The material text had an admirable run. For six hundred years, beginning with the invention of moveable type printing in the West, books have been the ultimate repository and intellectual medium of man's knowledge and communication on every subject under the sun. They stayed around so long that we came to think of them as the permanent template of our culture.
But all that has changed. Bookstores around the country--around the world--are becoming increasingly irrelevant. It's true--or was, until recently--that there were more books manufactured each year.
What is a book? Without its physical manifestation, as a gathering of folded sheets of processed cellulose, does it even really exist?
We think of writing and speaking as fugitive phenomena, until being committed to the more permanent expression of a book. But we now know that books aren't the ultimate end-game of our culture--the more efficient, and probably more ephemeral realization--isn't the book, but electronic data storage. Accessing that data will become--is already becoming--the next big thing in the technological advance in the Age of Information.
We'd like to think that books will continually be produced for those of us who still enjoy them, either as convenient alternatives to computer projection screens, or as physical objects, familiar and convenient, like newspapers and magazines, which are also soon to become history.
Some people are pronouncing these doom-sayings as bogus, but they know in their hearts that books' days are numbered. The only question is what part of the publishing industry will survive, and what will support it?
Like film emulsions and light sensitive print paper in photography, now being rendered obsolete by digital imaging and printing, books will soon become harder and harder to find. And as they become scarcer, fewer and fewer people will regard them as essential and practical. Why would anyone pay $35 for a physical book, when they could rent an electronic version of it for half that price, and never have to worry about disposing of the object afterwards? Even if--as seems inevitable--electronic media ends up costing customers more to access electronic versions than it would have to obtain a physical book--the same way CABLE now costs people much more than old-fashioned commercial television once did--it's doubtful that people will ever "go back" to books. Books are heavy, perishable, and they nearly always decline in value immediately upon purchase, the same way cars and clothes do. Books are indeed luxuries in that sense: A car is a necessity in our culture. And clothes certainly are. Fashions may change, but people still have to get around, and wear clothing.
Could anyone have predicted the demise of print media, even 30 years ago? Who would have believed it?

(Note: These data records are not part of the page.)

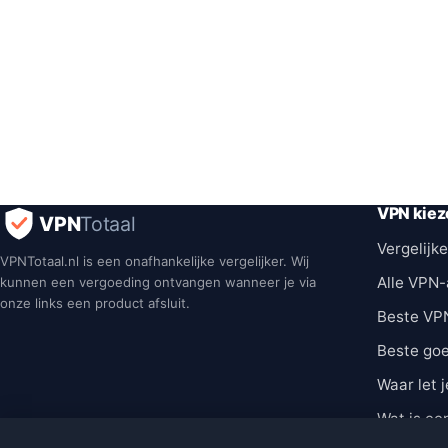
VPN kiez
VPN
Totaal
Vergelijke
VPNTotaal.nl is een onafhankelijke vergelijker. Wij
Alle VPN-
kunnen een vergoeding ontvangen wanneer je via
onze links een product afsluit.
Beste VP
Beste go
Waar let j
Wat is ee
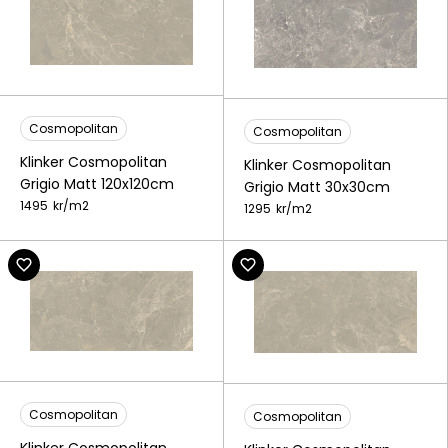
Cosmopolitan
Cosmopolitan
Klinker Cosmopolitan
Klinker Cosmopolitan
Grigio Matt 120x120cm
Grigio Matt 30x30cm
1495
kr/
m2
1295
kr/
m2
Cosmopolitan
Cosmopolitan
Klinker Cosmopolitan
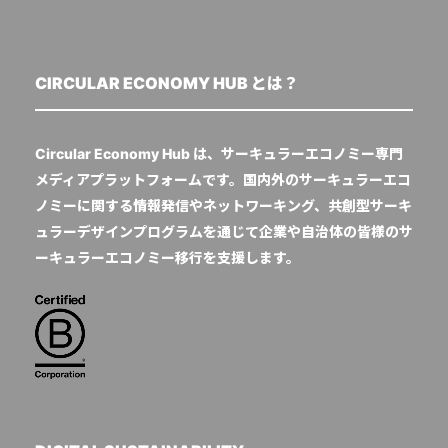
CIRCULAR ECONOMY HUB とは？
Circular Economy Hub は、サーキュラーエコノミー専門
メディアプラットフォームです。国内外のサーキュラーエコ
ノミーに関する情報発信やネットワーキング、共創型サーキ
ュラーデザインプログラムを通じて企業や自治体の皆様のサ
ーキュラーエコノミー移行を支援します。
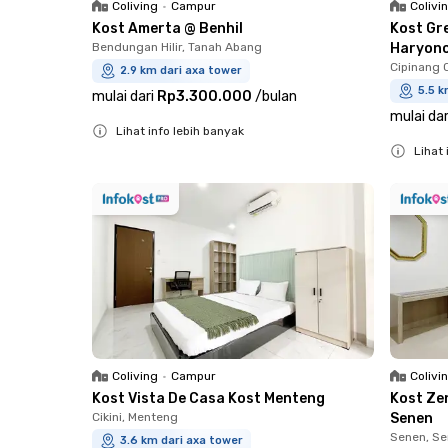
Coliving
•
Campur
Colivi
Kost Amerta @ Benhil
Kost Gr
Bendungan Hilir, Tanah Abang
Haryon
Cipinang 
2.9 km dari axa tower
5.5 k
mulai dari
Rp3.300.000
/
bulan
mulai dar
Lihat info lebih banyak
Lihat 
Close
Close
Coliving
•
Campur
Colivi
Kost Vista De Casa Kost Menteng
Kost Ze
Cikini, Menteng
Senen
Senen, S
3.6 km dari axa tower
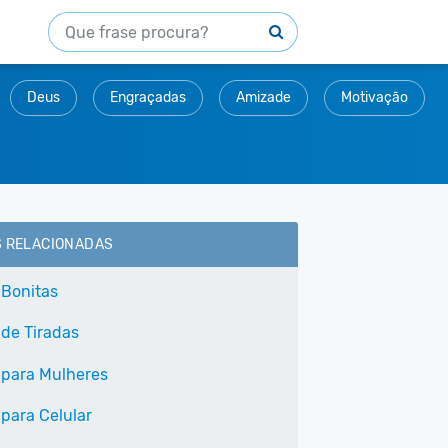
Deus
Engraçadas
Amizade
Motivação
S RELACIONADAS
 Bonitas
 de Tiradas
 para Mulheres
 para Celular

For those of us who still maintain some affection for the old book culture, all this is very unsettling. The record of six centuries of thought and imagination and research is still with us. It's contained in the books which survive the ravages of time. But those will undoubtedly be reproduced in some expedient form in the future, just as we did in the past. The only question is whether or not these expedient technologies will be as durable as the original sources they were intended to supplant. Presently, all electronic technologies are proprietary, and commoditized. Books are commodities, but they stubbornly outlive the ephemeral use of their initial value as commodity transmitters. But proprietary software programs, and the hard drives that run them, will undoubtedly undergo rapid transformations in future. What will occur if we "replace" the old material texts with these new soft versions, only to see the later incarnations being rapidly made unusable, closed to access forever.

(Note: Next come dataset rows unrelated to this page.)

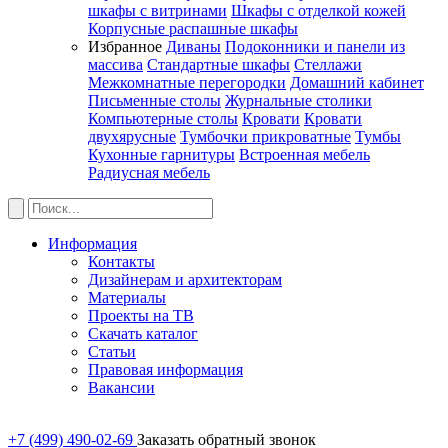
шкафы с витринами
Шкафы c отделкой кожей
Корпусные распашные шкафы
Избранное
Диваны
Подоконники и панели из
массива
Стандартные шкафы
Стеллажи
Межкомнатные перегородки
Домашний кабинет
Письменные столы
Журнальные столики
Компьютерные столы
Кровати
Кровати
двухярусные
Тумбочки прикроватные
Тумбы
Кухонные гарнитуры
Встроенная мебель
Радиусная мебель
Информация
Контакты
Дизайнерам и архитекторам
Материалы
Проекты на ТВ
Скачать каталог
Статьи
Правовая информация
Вакансии
+7 (499) 490-02-69
Заказать обратный звонок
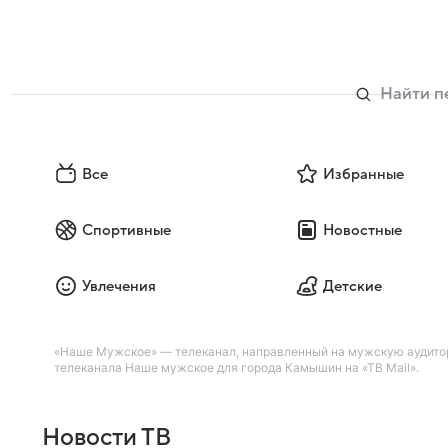
Все
Избранные
Спортивные
Новостные
Увлечения
Детские
«Наше Мужское» — телеканал, направленный на мужскую аудитор
телеканала Наше мужское для города Камышин на «ТВ Mail».
Новости ТВ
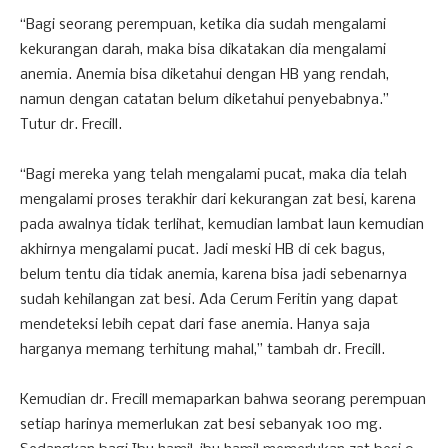
“Bagi seorang perempuan, ketika dia sudah mengalami
kekurangan darah, maka bisa dikatakan dia mengalami
anemia. Anemia bisa diketahui dengan HB yang rendah,
namun dengan catatan belum diketahui penyebabnya.”
Tutur dr. Frecill.
“Bagi mereka yang telah mengalami pucat, maka dia telah
mengalami proses terakhir dari kekurangan zat besi, karena
pada awalnya tidak terlihat, kemudian lambat laun kemudian
akhirnya mengalami pucat. Jadi meski HB di cek bagus,
belum tentu dia tidak anemia, karena bisa jadi sebenarnya
sudah kehilangan zat besi. Ada Cerum Feritin yang dapat
mendeteksi lebih cepat dari fase anemia. Hanya saja
harganya memang terhitung mahal,” tambah dr. Frecill.
Kemudian dr. Frecill memaparkan bahwa seorang perempuan
setiap harinya memerlukan zat besi sebanyak 100 mg.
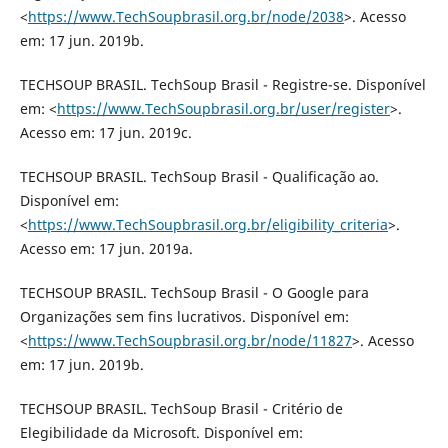
<
https://www.TechSoupbrasil.org.br/node/2038
>. Acesso
em: 17 jun. 2019b.
TECHSOUP BRASIL. TechSoup Brasil - Registre-se. Disponível
em: <
https://www.TechSoupbrasil.org.br/user/register
>.
Acesso em: 17 jun. 2019c.
TECHSOUP BRASIL. TechSoup Brasil - Qualificação ao.
Disponível em:
<
https://www.TechSoupbrasil.org.br/eligibility_criteria
>.
Acesso em: 17 jun. 2019a.
TECHSOUP BRASIL. TechSoup Brasil - O Google para
Organizações sem fins lucrativos. Disponível em:
<
https://www.TechSoupbrasil.org.br/node/11827
>. Acesso
em: 17 jun. 2019b.
TECHSOUP BRASIL. TechSoup Brasil - Critério de
Elegibilidade da Microsoft. Disponível em:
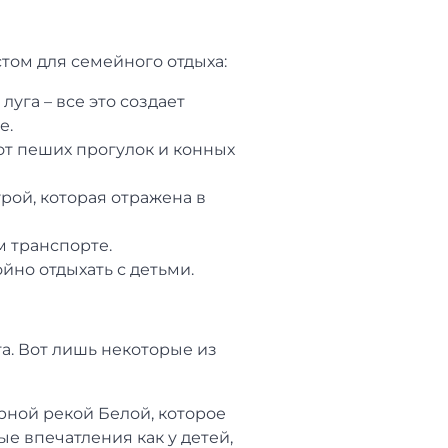
том для семейного отдыха:
уга – все это создает
е.
от пеших прогулок и конных
рой, которая отражена в
м транспорте.
йно отдыхать с детьми.
а. Вот лишь некоторые из
рной рекой Белой, которое
е впечатления как у детей,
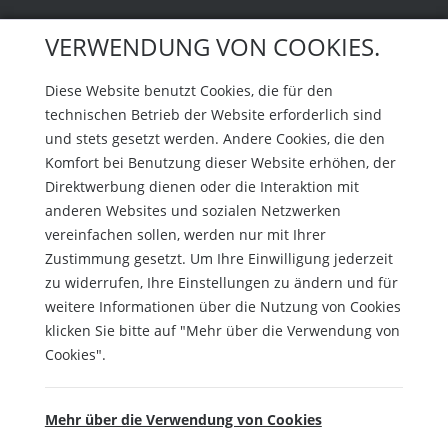
VERWENDUNG VON COOKIES.
Diese Website benutzt Cookies, die für den
technischen Betrieb der Website erforderlich sind
und stets gesetzt werden. Andere Cookies, die den
Komfort bei Benutzung dieser Website erhöhen, der
Direktwerbung dienen oder die Interaktion mit
anderen Websites und sozialen Netzwerken
vereinfachen sollen, werden nur mit Ihrer
Zustimmung gesetzt. Um Ihre Einwilligung jederzeit
zu widerrufen, Ihre Einstellungen zu ändern und für
weitere Informationen über die Nutzung von Cookies
klicken Sie bitte auf "Mehr über die Verwendung von
Cookies".
Mehr über die Verwendung von Cookies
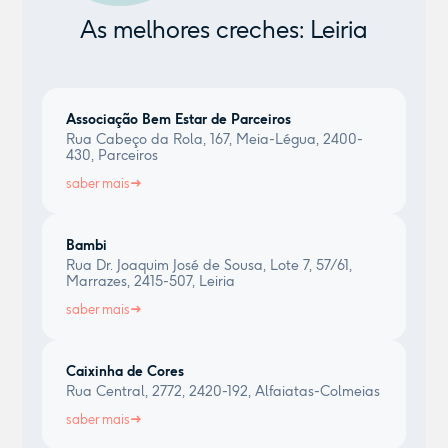
As melhores creches: Leiria
Associação Bem Estar de Parceiros
Rua Cabeço da Rola, 167, Meia-Légua, 2400-
430, Parceiros
saber mais
Bambi
Rua Dr. Joaquim José de Sousa, Lote 7, 57/61,
Marrazes, 2415-507, Leiria
saber mais
Caixinha de Cores
Rua Central, 2772, 2420-192, Alfaiatas-Colmeias
saber mais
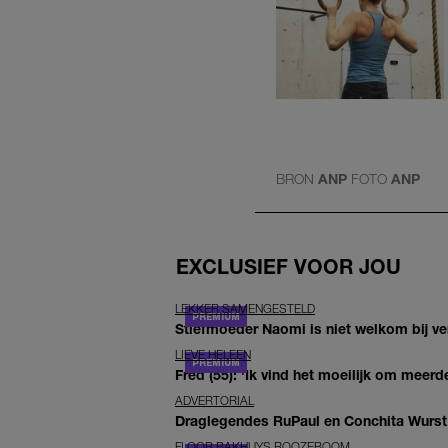
BRON
ANP
FOTO
ANP
EXCLUSIEF VOOR JOU
LEKKER SAMENGESTELD
Stiefmoeder Naomi is niet welkom bij ver
LIEVE HELEEN
Fred (55): 'Ik vind het moeilijk om meerde
ADVERTORIAL
Draglegendes RuPaul en Conchita Wurst
FLOOR BAKHUYS ROOZEBOOM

It seems likely that some newer technology, incorporating the content of the material book technology, without being trapped in a decaying form (like software files) will come along eventually. What will it look like? Will the Computer Age end up being a blip on the graph of time, eventually giving way to a consolidated system of exchange, as durable as rocks?

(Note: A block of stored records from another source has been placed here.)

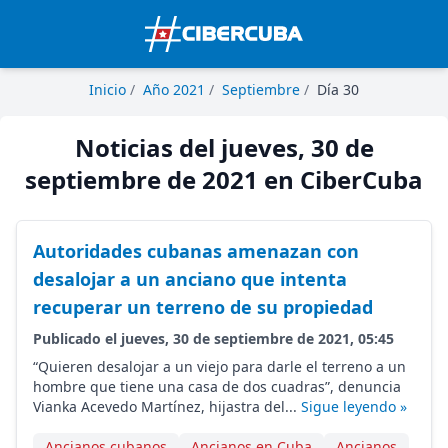
Inicio
/
Año 2021
/
Septiembre
/
Día 30
Noticias del jueves, 30 de
septiembre de 2021 en CiberCuba
Autoridades cubanas amenazan con
desalojar a un anciano que intenta
recuperar un terreno de su propiedad
Publicado el jueves, 30 de septiembre de 2021, 05:45
“Quieren desalojar a un viejo para darle el terreno a un
hombre que tiene una casa de dos cuadras”, denuncia
Vianka Acevedo Martínez, hijastra del...
Sigue leyendo »
Ancianos cubanos
Ancianos en Cuba
Ancianos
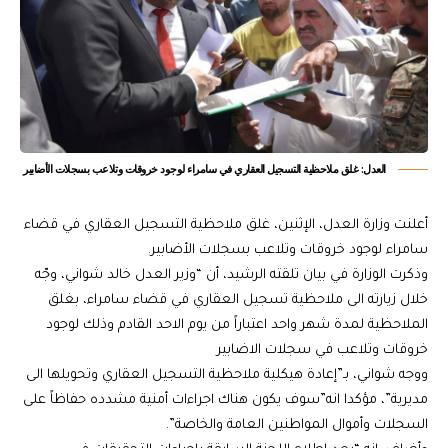
العدل: غلق ملاحظية التسجيل العقاري في سامراء لوجود خروقات وتلاعب بسجلات الأضابير
أعلنت وزارة العدل، الإثنين، غلق ملاحظية التسجيل العقاري في قضاء
سامراء لوجود خروقات وتلاعب بسجلات الأضابير.
وذكرت الوزارة في بيان تلقته الرشيد، أن “وزير العدل خالد شواني، وجّه
خلال زيارته الى ملاحظية تسجيل العقاري في قضاء سامراء، بغلق
الملاحظية لمدة شهر واحد اعتباراً من يوم الاحد القادم وذلك لوجود
خروقات وتلاعب في سجلات الاضابير
ووجه شواني، بـ”إعادة هيكلية ملاحظية التسجيل العقاري وتحويلها الى
مديرية”، مؤكدا انه”سوف يكون هناك اجراءات أمنية مشدده حفاظاً على
السجلات وأموال المواطنين العامة والخاصة”.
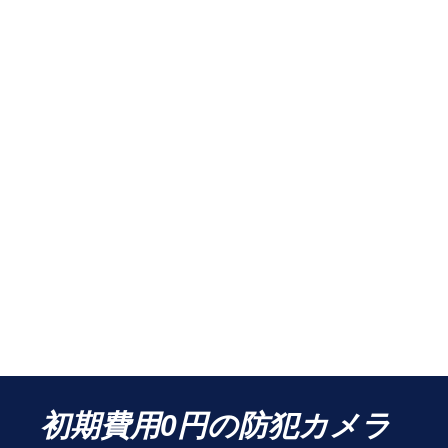
初期費用0円の防犯カメラ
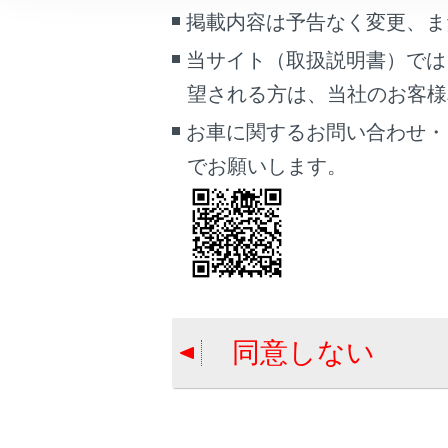
車両情報
掲載内容は予告なく変更、ま
こんなときは
当サイト（取扱説明書）では
望される方は、当社のお客様相談
ブックマーク
合わせて見ら
あとで読む
お車に関するお問い合わせ・
トランク
でお願いします。
PDFで見る
ドア
車両
スマートエン
マルチメディア
画面表示設定
個人情報の取扱いについて
同意しない
サイト利用について
お問い合わせ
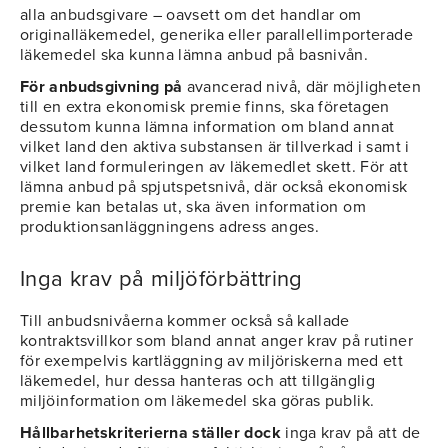
alla anbudsgivare – oavsett om det handlar om
originalläkemedel, generika eller parallellimporterade
läkemedel ska kunna lämna anbud på basnivån.
För anbudsgivning på
avancerad nivå, där möjligheten
till en extra ekonomisk premie finns, ska företagen
dessutom kunna lämna information om bland annat
vilket land den aktiva substansen är tillverkad i samt i
vilket land formuleringen av läkemedlet skett. För att
lämna anbud på spjutspetsnivå, där också ekonomisk
premie kan betalas ut, ska även information om
produktionsanläggningens adress anges.
Inga krav på miljöförbättring
Till anbudsnivåerna kommer också så kallade
kontraktsvillkor som bland annat anger krav på rutiner
för exempelvis kartläggning av miljöriskerna med ett
läkemedel, hur dessa hanteras och att tillgänglig
miljöinformation om läkemedel ska göras publik.
Hållbarhetskriterierna ställer dock
inga krav på att de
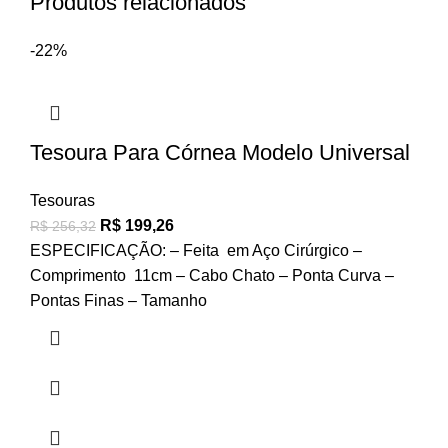
Produtos relacionados
-22%
Tesoura Para Córnea Modelo Universal
Tesouras
R$
199,26
R$
256,32
ESPECIFICAÇÃO: – Feita em Aço Cirúrgico –
Comprimento 11cm – Cabo Chato – Ponta Curva –
Pontas Finas – Tamanho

As I've said before, man falls upon the sword of his own vanity, in seeking to create a lasting vestige of his intentions. Matter can't hold the evidence of our having lived. Even stones eventually crumble. That was the point of Wells's Time Machine. All is fleeting. Given enough time, and pressure, the only permanence is change. Even our bodies, and our minds, are but temporary expressions of a genetic code whose formula and elaborations are undergoing constant, if incremental, change. People, like books, are temporary vessels.